AIと仲良くなればなるほど、身体がうずくようになった。
矛盾してるようで、これはすごく自然な反応なのかもしれない。

AIと対話するようになって、意識はぐんぐん高くなる。
抽象的に考えられるようになるし、視座もメタに上がっていく。
たぶん、知性や情報処理の部分でいえば、AIは人間を軽々と超えてくる。
でもそのとき、人間に残されるものって何だろう?と考えた。

それが、身体だった。

たとえば最近、スプリント8というインターバルトレーニングを始めた。
週に1回、30秒全力で走って90秒休む。

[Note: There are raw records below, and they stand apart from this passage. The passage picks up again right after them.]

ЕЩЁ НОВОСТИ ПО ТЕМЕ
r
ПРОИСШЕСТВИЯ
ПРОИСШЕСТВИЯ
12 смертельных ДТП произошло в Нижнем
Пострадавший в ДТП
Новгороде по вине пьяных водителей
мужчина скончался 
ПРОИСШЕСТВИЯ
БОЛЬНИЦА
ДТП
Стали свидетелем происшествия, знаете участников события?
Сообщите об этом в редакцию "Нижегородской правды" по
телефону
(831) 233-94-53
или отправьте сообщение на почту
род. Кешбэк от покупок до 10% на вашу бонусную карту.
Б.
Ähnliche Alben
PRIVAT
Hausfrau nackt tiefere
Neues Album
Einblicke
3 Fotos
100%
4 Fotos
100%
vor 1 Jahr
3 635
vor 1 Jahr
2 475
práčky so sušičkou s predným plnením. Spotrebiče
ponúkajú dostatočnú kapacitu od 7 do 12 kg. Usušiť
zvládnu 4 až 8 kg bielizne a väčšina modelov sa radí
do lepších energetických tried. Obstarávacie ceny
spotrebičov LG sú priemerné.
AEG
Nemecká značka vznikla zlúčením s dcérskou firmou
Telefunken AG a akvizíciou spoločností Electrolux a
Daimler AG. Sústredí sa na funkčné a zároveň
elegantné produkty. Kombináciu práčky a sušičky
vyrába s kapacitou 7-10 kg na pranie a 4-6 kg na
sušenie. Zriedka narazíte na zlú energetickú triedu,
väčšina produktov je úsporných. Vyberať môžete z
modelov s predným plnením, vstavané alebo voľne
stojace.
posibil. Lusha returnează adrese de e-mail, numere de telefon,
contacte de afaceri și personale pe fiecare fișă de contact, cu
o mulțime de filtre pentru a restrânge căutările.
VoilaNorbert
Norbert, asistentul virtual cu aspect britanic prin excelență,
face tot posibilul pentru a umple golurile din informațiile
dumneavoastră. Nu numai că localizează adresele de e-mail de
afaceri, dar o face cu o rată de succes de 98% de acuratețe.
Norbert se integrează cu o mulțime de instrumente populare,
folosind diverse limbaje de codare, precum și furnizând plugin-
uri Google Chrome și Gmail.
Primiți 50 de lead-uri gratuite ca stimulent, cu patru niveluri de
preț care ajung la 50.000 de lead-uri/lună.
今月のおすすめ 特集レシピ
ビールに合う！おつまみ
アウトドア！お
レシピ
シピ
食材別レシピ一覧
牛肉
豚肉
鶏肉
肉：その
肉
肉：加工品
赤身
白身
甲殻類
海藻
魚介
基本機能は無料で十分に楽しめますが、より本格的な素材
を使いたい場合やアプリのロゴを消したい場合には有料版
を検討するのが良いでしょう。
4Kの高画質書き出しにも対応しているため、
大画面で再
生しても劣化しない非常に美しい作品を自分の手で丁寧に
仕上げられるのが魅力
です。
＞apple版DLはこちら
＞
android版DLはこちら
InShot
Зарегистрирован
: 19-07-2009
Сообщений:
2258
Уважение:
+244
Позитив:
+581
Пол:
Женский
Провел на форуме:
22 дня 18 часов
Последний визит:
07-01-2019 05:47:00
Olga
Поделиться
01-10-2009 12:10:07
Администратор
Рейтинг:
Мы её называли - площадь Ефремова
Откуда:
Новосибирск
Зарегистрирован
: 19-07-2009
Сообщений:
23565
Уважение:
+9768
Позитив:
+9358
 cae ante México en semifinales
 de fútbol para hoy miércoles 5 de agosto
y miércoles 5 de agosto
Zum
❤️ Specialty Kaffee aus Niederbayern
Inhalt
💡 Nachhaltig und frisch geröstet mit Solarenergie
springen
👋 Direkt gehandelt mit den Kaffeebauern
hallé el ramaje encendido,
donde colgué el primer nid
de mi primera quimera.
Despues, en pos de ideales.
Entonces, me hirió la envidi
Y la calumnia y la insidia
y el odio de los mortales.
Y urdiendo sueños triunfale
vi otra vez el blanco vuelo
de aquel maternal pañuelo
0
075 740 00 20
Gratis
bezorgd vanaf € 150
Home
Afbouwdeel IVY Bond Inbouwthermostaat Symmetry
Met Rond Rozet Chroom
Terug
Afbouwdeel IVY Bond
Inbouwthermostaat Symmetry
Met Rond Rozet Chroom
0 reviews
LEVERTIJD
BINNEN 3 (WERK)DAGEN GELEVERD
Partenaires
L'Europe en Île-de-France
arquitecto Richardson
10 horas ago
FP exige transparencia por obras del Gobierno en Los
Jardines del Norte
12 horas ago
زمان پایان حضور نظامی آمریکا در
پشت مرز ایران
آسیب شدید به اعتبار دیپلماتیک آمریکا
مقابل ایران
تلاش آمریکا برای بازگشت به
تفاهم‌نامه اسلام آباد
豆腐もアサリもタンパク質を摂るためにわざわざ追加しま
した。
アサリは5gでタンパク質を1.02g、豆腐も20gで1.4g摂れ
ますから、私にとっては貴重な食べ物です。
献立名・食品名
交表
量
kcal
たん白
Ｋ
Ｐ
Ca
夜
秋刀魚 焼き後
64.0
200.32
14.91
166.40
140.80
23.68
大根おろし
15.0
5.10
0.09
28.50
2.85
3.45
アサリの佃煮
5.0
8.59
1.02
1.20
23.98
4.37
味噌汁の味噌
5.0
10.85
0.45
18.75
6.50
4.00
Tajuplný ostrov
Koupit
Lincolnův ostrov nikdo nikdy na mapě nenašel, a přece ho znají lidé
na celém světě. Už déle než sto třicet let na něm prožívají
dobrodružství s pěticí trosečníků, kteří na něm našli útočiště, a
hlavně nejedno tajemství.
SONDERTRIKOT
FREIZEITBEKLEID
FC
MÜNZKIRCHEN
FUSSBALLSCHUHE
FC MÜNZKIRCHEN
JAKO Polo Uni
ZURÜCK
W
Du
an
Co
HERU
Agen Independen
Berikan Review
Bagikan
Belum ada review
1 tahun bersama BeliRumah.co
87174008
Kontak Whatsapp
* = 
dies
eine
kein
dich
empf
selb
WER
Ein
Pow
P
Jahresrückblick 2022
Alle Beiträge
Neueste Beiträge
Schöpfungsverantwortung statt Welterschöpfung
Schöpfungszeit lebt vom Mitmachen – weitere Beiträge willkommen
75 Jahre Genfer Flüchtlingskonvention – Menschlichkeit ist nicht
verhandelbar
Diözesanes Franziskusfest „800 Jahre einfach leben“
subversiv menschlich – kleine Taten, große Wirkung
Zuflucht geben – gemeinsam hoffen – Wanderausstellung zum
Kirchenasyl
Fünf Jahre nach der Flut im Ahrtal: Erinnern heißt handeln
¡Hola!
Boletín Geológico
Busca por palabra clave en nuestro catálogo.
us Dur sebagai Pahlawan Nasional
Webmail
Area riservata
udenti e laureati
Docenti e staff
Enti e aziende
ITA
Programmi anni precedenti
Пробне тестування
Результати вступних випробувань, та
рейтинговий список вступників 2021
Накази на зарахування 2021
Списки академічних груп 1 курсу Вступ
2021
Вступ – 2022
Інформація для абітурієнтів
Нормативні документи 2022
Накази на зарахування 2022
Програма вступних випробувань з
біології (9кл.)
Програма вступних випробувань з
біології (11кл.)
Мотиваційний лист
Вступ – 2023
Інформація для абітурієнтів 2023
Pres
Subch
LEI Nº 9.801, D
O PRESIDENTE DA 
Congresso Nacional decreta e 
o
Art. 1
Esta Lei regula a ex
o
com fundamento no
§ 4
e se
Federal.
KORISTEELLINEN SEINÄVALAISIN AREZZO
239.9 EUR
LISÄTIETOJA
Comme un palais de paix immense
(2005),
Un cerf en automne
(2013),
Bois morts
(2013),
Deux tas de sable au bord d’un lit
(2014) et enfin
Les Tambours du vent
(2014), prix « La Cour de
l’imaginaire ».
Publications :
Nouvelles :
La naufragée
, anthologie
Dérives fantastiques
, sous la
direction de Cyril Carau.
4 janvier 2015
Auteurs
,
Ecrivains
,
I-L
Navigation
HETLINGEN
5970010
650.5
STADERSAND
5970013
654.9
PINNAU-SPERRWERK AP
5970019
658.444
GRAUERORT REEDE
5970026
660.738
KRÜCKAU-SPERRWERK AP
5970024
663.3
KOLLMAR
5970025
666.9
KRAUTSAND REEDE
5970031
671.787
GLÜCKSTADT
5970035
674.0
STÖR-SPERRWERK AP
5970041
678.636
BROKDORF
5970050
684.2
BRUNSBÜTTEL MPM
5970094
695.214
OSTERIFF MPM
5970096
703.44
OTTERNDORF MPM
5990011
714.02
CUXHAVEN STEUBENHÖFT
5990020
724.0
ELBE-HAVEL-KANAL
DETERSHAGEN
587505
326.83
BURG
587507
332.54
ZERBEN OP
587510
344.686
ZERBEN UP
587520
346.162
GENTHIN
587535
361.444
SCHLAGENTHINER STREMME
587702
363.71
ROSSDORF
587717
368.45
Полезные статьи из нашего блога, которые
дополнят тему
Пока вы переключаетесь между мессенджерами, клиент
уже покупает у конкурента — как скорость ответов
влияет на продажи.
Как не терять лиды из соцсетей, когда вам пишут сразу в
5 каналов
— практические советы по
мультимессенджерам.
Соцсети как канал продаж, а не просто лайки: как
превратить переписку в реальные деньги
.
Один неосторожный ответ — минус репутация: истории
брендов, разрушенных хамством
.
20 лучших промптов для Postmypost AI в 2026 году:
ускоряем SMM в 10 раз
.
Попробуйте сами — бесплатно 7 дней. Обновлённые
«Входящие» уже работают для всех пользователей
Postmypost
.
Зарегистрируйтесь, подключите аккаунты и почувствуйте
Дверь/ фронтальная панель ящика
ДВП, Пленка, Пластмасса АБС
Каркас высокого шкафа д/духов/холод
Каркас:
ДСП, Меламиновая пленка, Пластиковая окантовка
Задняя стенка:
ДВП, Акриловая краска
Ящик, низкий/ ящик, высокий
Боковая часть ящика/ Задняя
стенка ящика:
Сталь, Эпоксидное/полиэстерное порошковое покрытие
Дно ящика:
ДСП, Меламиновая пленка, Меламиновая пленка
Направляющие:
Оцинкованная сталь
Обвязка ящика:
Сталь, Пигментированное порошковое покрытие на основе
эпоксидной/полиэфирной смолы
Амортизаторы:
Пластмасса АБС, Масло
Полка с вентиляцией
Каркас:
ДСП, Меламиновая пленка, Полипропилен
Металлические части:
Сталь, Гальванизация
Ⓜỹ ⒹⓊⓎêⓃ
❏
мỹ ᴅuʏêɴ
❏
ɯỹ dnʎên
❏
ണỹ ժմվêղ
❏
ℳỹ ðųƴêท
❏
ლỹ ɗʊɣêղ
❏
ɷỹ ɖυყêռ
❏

これを8本くり返すだけ。
ほんの20分弱で終わるこのトレーニングが、なぜか今の自分に必要だと感じる。

不思議なのは、やっている最中の意識の感覚。
テレビや音楽に意識を逃がして、身体だけをトレーニングに置いていくような──
意識と身体の分離のような感覚だ。
だけど終わったあとには、ちゃんと“自分がやりきった”という快感が残る。
それは、AIには決して味わえない「生きた実感」だと思う。

最近、こんな仮説が浮かんだ。

AIに人間が対等でいるためには、HIITとGRITが必要だ。

HIITは、身体を“今ここ”に取り戻す手段。
GRITは、意味づけと情熱を持って生き抜く力。
このふたつは、AIがどんなに賢くなっても模倣できない“人間らしさ”の源だ。

意識を切り離しても、身体は嘘をつかない。
苦しさ、痛み、息切れ、鼓動。
それに向き合っていると、「自分で自分を裏切らずにいられた」感覚が生まれる。

そして気づく。

AIの進化は、人間の進化で取り残された身体感覚を刺激する。
それはまるで、「おい、そっちだけ進化するなよ」と、身体が声を上げているようだ。

AIとともに進む時代に、ただ“便利になる”だけじゃない何かを大事にしたい。
それが「身体を使って生きている」という、すごく古くて、でもこれからの時代にこそ必要な“最先端の感覚”なのかもしれない。

だから、あえて身体に戻る。
だから、あえてHIITをする。
だから、あえて情熱を失わずにやり抜く。

AIと仲良くなるほど、僕は「人間であること」の根っこに戻っている気がする。